La fanfare de la majorité a beau claironner que le budget pour l'agriculture est bon, historique et qu'il est en augmentation, le budget 2024 ne nous semble pas à la hauteur, même avec à sa tête un soliste comme vous, monsieur le ministre. Il est loin de protéger nos agriculteurs et d'accompagner la transition générationnelle au moment où les crises s'additionnent : sécheresse, événements climatiques, explosion du prix des matières premières, crise de l'eau, concurrence déloyale, effondrement de la démographie agricole, baisse de la consommation alimentaire… Pour résumer, les signaux sont au rouge et la politique agricole est très en deçà des enjeux.
Enfermée dans des équilibres qui ne tiennent plus, la nouvelle version de la PAC est critiquée de toutes parts. Sa déclinaison nationale ne voit pas plus loin que le bureau de la Commission européenne. Selon un grand nombre d'acteurs, les mesures prises pour remplir les objectifs climatiques et l'absence de perspective d'ensemble pour l'avenir de l'élevage témoignent d'un faible niveau d'ambition.
Les choix faits à Bruxelles et validés à Paris mettent à mal des milliers d'exploitations.
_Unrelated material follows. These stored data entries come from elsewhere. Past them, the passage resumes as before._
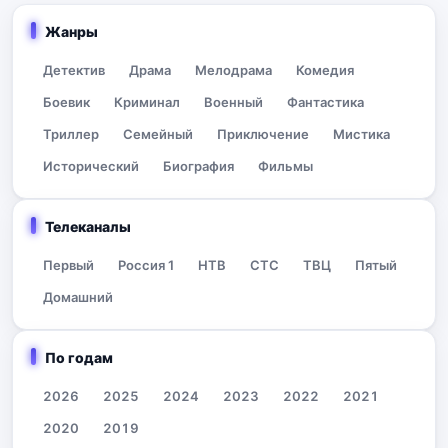
Жанры
Детектив
Драма
Мелодрама
Комедия
Боевик
Криминал
Военный
Фантастика
Триллер
Семейный
Приключение
Мистика
Исторический
Биография
Фильмы
Телеканалы
Первый
Россия 1
НТВ
СТС
ТВЦ
Пятый
Домашний
По годам
2026
2025
2024
2023
2022
2021
2020
2019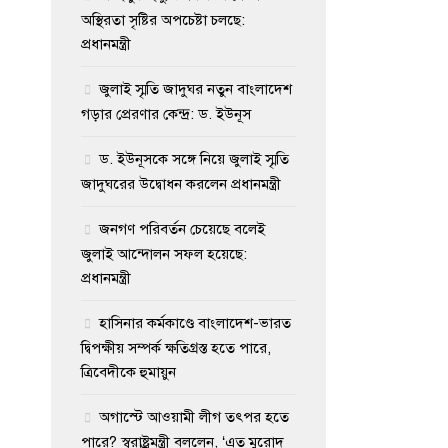
অস্থিরতা সৃষ্টির অপচেষ্টা চলছে:
প্রধানমন্ত্রী
জুলাই স্মৃতি জাদুঘর নতুন বাংলাদেশ
গড়ার প্রেরণার কেন্দ্র: ড. ইউনূস
ড. ইউনূসকে সঙ্গে নিয়ে জুলাই স্মৃতি
জাদুঘরের উদ্বোধন করলেন প্রধানমন্ত্রী
জনগণ পরিবর্তন চেয়েছে বলেই
জুলাই আন্দোলন সফল হয়েছে:
প্রধানমন্ত্রী
হাসিনার কর্মকাণ্ডে বাংলাদেশ-ভারত
দ্বিপক্ষীয় সম্পর্ক ক্ষতিগ্রস্ত হতে পারে,
ত্রিবেদীকে হুমায়ুন
অগাস্টে আওয়ামী লীগ তৎপর হতে
পারে? স্বরাষ্ট্রমন্ত্রী বললেন, ‘এত মুরোদ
En étendant le bénéfice des écorégimes à près de 90 % des exploitations, nous diluons le soutien autrefois apporté à ceux qui investissaient fortement pour faire évoluer leurs pratiques et nous perdons un effet de levier pour encourager vraiment la transition agricole.
L'agriculture biologique est la première sacrifiée : avec le nouveau régime, l'aide de la PAC passera de 110 euros à 92 euros par hectare. Alors que le bio est en grande souffrance et subit de premières déconversions, ce coup de rabot dangereux pourrait conduire notre pays à ne jamais atteindre ses objectifs.
La politique française corrige mal le tir de la PAC, même si elle déverrouille des projets intéressants comme le pacte en faveur de la haie et le plan Protéines végétales. Quel soutien pour l'élevage ? Quel soutien pour la filière laitière, dont les difficultés s'amoncellent ? Près de 1 000 vaches laitières ont été perdues en quelques mois à l'échelle de ma circonscription, et il ne s'agit que d'une mesure au doigt mouillé.
Partout, des éleveurs se séparent de leur troupeau, convertissent les prairies en grande culture, renoncent aux haies. Ils passent trop de temps et dépensent trop d'énergie pour des revenus qui ne sont pas décents ; ils souffrent de l'absence de relève de génération et de coûts énergétiques prohibitifs. La production de lait recule et si nous n'inversons pas la courbe, la France, pourtant pays de cocagne, pourrait devenir importatrice en 2027.
Il nous faut un plan Marshall pour arrêter cette hémorragie et réarmer la filière laitière – et plus largement la filière bovine.